> **Saved entries**:

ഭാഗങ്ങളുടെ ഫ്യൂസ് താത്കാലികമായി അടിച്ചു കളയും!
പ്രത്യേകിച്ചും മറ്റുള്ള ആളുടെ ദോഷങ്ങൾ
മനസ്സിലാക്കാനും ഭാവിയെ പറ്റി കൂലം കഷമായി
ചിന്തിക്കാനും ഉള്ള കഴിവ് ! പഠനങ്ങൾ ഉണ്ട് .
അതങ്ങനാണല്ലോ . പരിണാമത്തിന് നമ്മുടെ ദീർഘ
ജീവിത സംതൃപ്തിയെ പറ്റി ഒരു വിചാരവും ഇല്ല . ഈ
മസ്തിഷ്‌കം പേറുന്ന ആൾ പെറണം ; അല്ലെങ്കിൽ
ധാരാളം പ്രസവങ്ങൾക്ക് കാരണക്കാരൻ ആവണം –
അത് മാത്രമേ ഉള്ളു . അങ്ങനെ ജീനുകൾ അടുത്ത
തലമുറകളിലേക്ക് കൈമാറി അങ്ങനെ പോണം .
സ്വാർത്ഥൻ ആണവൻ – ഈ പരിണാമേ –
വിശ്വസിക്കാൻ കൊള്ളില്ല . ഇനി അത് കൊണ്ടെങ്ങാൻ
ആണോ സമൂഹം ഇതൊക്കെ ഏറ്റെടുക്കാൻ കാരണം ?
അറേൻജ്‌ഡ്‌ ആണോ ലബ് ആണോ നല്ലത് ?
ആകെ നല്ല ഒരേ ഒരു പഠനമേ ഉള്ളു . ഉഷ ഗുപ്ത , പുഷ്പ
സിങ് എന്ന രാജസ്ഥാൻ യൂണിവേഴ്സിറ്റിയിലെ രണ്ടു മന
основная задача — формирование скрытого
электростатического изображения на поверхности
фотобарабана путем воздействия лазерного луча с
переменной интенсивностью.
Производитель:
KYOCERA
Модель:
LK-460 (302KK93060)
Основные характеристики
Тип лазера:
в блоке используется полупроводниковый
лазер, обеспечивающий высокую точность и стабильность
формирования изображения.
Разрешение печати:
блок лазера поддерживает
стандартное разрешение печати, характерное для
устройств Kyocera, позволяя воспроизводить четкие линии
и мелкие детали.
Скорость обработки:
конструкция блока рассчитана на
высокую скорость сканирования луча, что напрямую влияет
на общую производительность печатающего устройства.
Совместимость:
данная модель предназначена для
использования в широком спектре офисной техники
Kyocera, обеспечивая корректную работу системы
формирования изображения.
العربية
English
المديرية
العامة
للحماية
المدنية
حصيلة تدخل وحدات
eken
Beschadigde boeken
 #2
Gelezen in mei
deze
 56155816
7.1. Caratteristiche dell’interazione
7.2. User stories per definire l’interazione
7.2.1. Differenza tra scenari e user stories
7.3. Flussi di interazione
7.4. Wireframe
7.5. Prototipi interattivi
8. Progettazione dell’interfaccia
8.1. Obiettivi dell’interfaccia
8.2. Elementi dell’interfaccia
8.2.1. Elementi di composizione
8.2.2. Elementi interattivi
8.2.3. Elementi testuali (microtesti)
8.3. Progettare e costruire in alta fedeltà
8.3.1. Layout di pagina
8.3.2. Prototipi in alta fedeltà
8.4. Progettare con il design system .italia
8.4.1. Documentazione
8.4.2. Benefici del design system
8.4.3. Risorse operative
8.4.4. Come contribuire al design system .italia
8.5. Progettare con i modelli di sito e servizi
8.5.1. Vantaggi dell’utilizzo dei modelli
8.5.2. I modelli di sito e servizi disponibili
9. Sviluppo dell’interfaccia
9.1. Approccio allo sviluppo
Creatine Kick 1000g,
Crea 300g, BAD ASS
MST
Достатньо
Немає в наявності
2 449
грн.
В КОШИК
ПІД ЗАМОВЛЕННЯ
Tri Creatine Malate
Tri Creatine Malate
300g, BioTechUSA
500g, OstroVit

> **Aim of the task**: Go through the data and return each line where the word "stories" appears.

> **Exercise output**:
7.2. User stories per definire l’interazione
7.2.1. Differenza tra scenari e user stories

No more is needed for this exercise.